EXERCISE GOAL
Below are some records; quote exactly the lines from the one that contains "ÚLTIMOS POSTS" through the one that contains "21 de julho de 2026", inclusive, and no others.

INPUT
━━━━━━━━━━━━━━━━━━━━━━━━━━━━━━

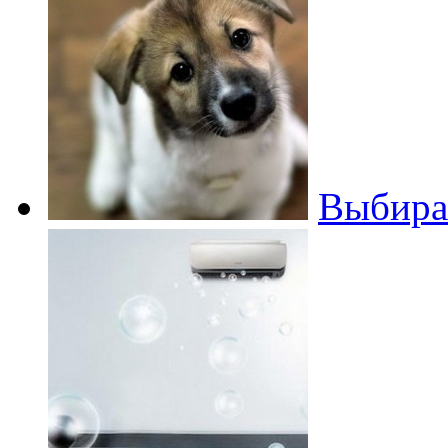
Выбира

━━━━━━━━━━━━━━━━━━━━━━━━━━━━━━

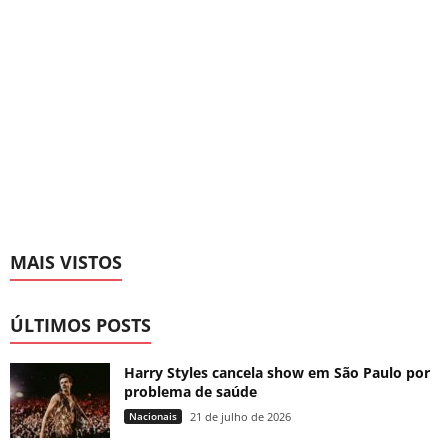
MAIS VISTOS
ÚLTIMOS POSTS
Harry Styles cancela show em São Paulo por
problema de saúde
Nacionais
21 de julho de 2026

━━━━━━━━━━━━━━━━━━━━━━━━━━━━━━

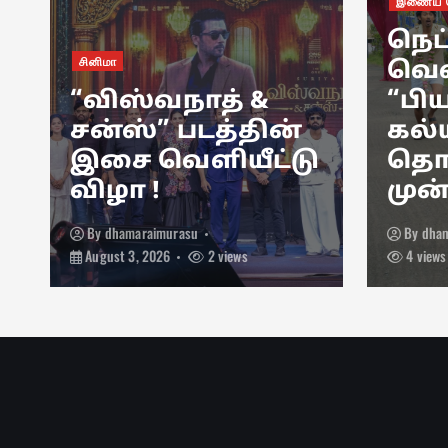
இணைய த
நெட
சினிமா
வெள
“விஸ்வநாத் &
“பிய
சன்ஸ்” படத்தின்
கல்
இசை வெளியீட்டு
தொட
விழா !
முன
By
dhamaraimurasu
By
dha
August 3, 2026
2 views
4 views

━━━━━━━━━━━━━━━━━━━━━━━━━━━━━━

EXERCISE ANSWER
ÚLTIMOS POSTS
Harry Styles cancela show em São Paulo por
problema de saúde
Nacionais
21 de julho de 2026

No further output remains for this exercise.